Before transferring any funds, you’ll also want to write out an agreement about how shared finances will be separated in the event of a break-up, suggests clinical psychologist and author Dr. Carla Marie Manly. By having a record and designating whether you’d split joint accounts based on income percentage or down the middle, etc., you'll head off problems should the relationship end.

While not every couple plans to get married, the institution of marriage does provide financial protection — and legal recourse — if you combine finances. For this reason, clinical psychologist Dr. Carissa Coulston suggests waiting until you've officially tied the knot. "If you and your partner separate before the wedding takes place and you’ve combined all your funds into a single account, you could end up losing everything if your ex-partner spends every penny and leaves you high and dry," she says.

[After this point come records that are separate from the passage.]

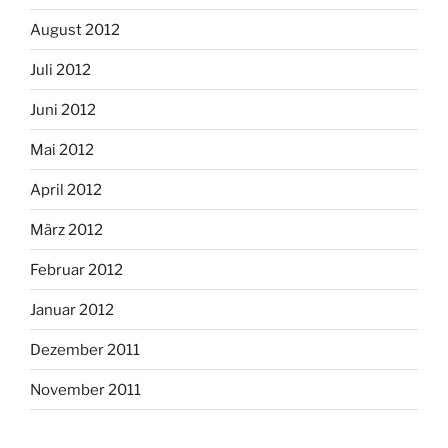
August 2012
Juli 2012
Juni 2012
Mai 2012
April 2012
März 2012
Februar 2012
Januar 2012
Dezember 2011
November 2011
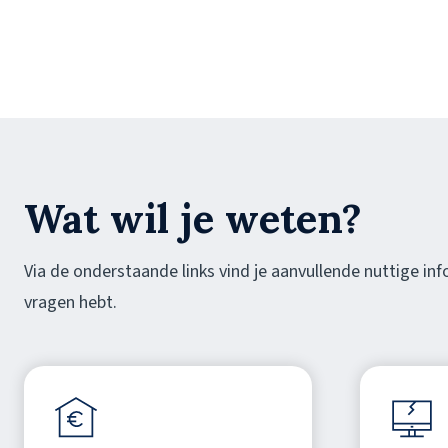
Wat wil je weten?
Via de onderstaande links vind je aanvullende nuttige inf
vragen hebt.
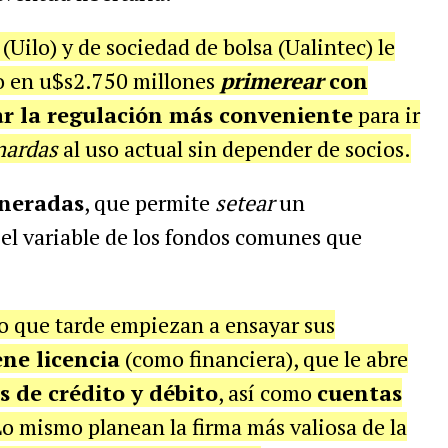
 (Uilo) y de sociedad de bolsa (Ualintec) le
o en u$s2.750 millones
primerear
con
r la regulación más conveniente
para ir
nardas
al uso actual sin depender de socios.
neradas
, que permite
setear
un
el variable de los fondos comunes que
o que tarde empiezan a ensayar sus
ene licencia
(como financiera), que le abre
s de crédito y débito
, así como
cuentas
Lo mismo planean la firma más valiosa de la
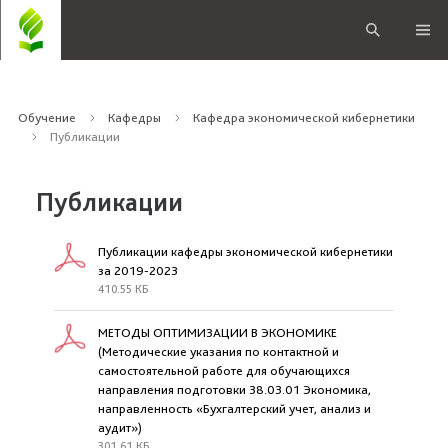
Обучение
Кафедры
Кафедра экономической кибернетики
Публикации
Публикации
Публикации кафедры экономической кибернетики
за 2019-2023
410.55 КБ
МЕТОДЫ ОПТИМИЗАЦИИ В ЭКОНОМИКЕ
(Методические указания по контактной и
самостоятельной работе для обучающихся
направления подготовки 38.03.01 Экономика,
направленность «Бухгалтерский учет, анализ и
аудит»)
301.61 КБ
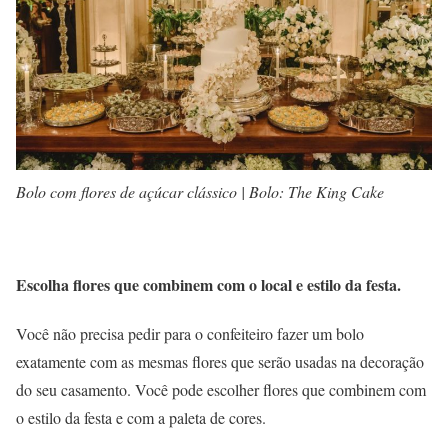
Bolo com flores de açúcar clássico | Bolo: The King Cake
Escolha flores que combinem com o local e estilo da festa.
Você não precisa pedir para o confeiteiro fazer um bolo
exatamente com as mesmas flores que serão usadas na decoração
do seu casamento. Você pode escolher flores que combinem com
o estilo da festa e com a paleta de cores.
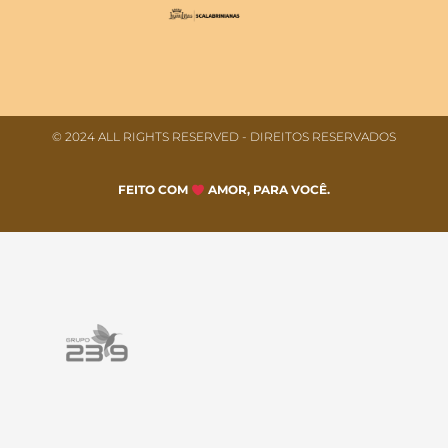
© 2024 ALL RIGHTS RESERVED​ - DIREITOS RESERVADOS
FEITO COM
AMOR, PARA VOCÊ.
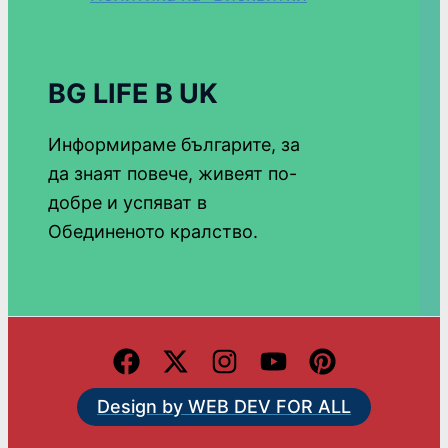
BG LIFE В UK
Информираме българите, за
да знаят повече, живеят по-
добре и успяват в
Обединеното кралство.
Design by WEB DEV FOR ALL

NOT DESIGNATING SHARED VS. PERSONAL EXPENSES

Make sure you and your partner are on the same page about what should be paid for from a joint account and what should be come from your separate accounts. This can get tricky when you're buying items for the home you share that one of you thinks you really need — but only one of you actually wants (replacing faded bath towels, splurging on high-end bath products or acquiring a fancy cooking gadget, to name a few).

Coulston suggests asking the following questions to determine what’s personal and what’s shared: Is the expense something that both of you need equally? Is it something you both can’t manage without? If the answer to either of those questions is no, then it's probably a personal expense, she says.

"Sharing is an important part of any relationship, but spending joint money on personal expenses could end up looking like you’re taking advantage of your partner," she adds. "They may begin to feel used and even cheated. And eventually that kind of resentment is going to cause a major disruption."

Set aside a specific time for meetings on important issues like finances — ideally a weekend morning when stress is low and attention is high.

FAILING TO ESTABLISH SPENDING AND SAVING GOALS

Setting up joint accounts without planning for major goals can cause trouble if your money objectives don't match — if, say, you'd like to save for a home within the next year but your partner would prefer to use extra money for vacations.

Have candid conversations with your partner. "Set aside a specific time for meetings on important issues like finances — ideally a weekend morning when stress is low and attention is high," Manly says. If you find that one of you is more of a spender and the other is more of a saver, use that as an opportunity to practice working together as a team.

"Take a collaborative approach to negotiate an ideal money plan," she advises. "The saver might be honored by having a long-term saving plan adopted, while the spender might feel honored knowing that every month a certain sum has been allotted to fun purchases."

HIDING BAD HABITS OR KEEPING SECRETS

Keeping secrets isn’t good for a relationship. If you and your partner have different financial habits, it can be tempting to hide away extra spending (or saving) money. Similarly, if you have a great deal of debt, coming clean to your partner can be difficult.

But not disclosing the truth is far more damaging.

"Financial secrets take an added toll due to the effect they have on a sense of both physical and emotional security," Manly explains. For example, if one person secretly spends so much money that the habit impacts their ability to make the mortgage payment, this will affect both emotional safety (feelings of betrayal) and literal safety (secure housing) for their partner.

NOT BEING ON THE SAME PAGE ABOUT HELPING OTHERS

Couples should address their plan of action if (and when) a friend or family member asks for financial assistance.

"Not doing this can create resentment, can present the opportunity to keep secrets about loans or monetary gifts to relatives, and can violate an otherwise healthy, comprehensive trust that the couple have built," says author Byron Tully.

Given that it’s possible loans to family members and friends may never be repaid, deciding how to handle requests in advance can prevent major conflict.